The European Council / IGC / Italian presidency

Mr President, Mr President-in-Office of the Council, Mr President of the Commission, the failure of the draft constitution has obscured the fact that a number of positive decisions were taken at the Brussels summit, on such matters as, for example, the European security strategy. How, though, is such a strategy meant to be implemented if both the common political will for it and common institutions – such as a European foreign minister – are absent?
Today, Mr President-in-Office of the Council, you have declared, and rightly, that we are in a very, very precarious position as regards competition with the United States of America and with Asia, and you also referred to the state of affairs in the Far East, which amounts almost to anarchy. You were right to do so; how are we to compete successfully with them without a common will and common institutions, if we do not join together as Europeans in, for example, ensuring that Kyoto is implemented as a whole?
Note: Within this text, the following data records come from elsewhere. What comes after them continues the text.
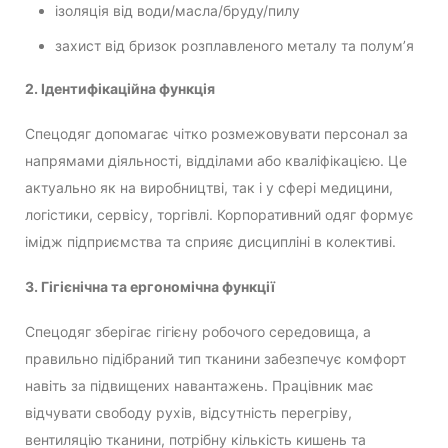
ізоляція від води/масла/бруду/пилу
захист від бризок розплавленого металу та полум’я
2. Ідентифікаційна функція
Спецодяг допомагає чітко розмежовувати персонал за
напрямами діяльності, відділами або кваліфікацією. Це
актуально як на виробництві, так і у сфері медицини,
логістики, сервісу, торгівлі. Корпоративний одяг формує
імідж підприємства та сприяє дисципліні в колективі.
3. Гігієнічна та ергономічна функції
Спецодяг зберігає гігієну робочого середовища, а
правильно підібраний тип тканини забезпечує комфорт
навіть за підвищених навантажень. Працівник має
відчувати свободу рухів, відсутність перегріву,
вентиляцію тканини, потрібну кількість кишень та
Already, I hear many European industrialists saying, `We cannot be the only ones to implement Kyoto, or we will lose our competitive edge.´ That is only possible provided that a minimum of social and human rights is enforced, along with protection for the environment, provided that this shared constitutional Europe comes into being. The capacity of common purpose to accomplish something has been demonstrated by the way in which the Americans have dispensed with steel tariffs. If Europe acts together and presents a united front, we too have the opportunity and the capacity to get things done together.
This leads me to agree wholeheartedly with Mr Poettering that we need a European constitution as a symbol and as an instrument if we are to make this common purpose a reality on the global stage too. It is for that reason that I do not see the creation, at this point in time, of a core Europe as a way out. I might add that it is generally not the core of a fruit that is interesting, but its pulp, so creating a smaller core Europe is not a way out. Instead, Europe must be great, and we must hold it in common. If a few are unwilling to join in, then we have to consider how we are to achieve this constitutional Europe, this Europe in which as many as possible can share and which is open to all.
What this means is that both the Italian and Irish Presidencies of the Council must now carry the message that we have to work in order to bring about a common Europe with a common constitution and with as many Member States as possible. We must not allow our vision to fade away, nor must we, under any circumstances, abandon a common Europe with a common constitution!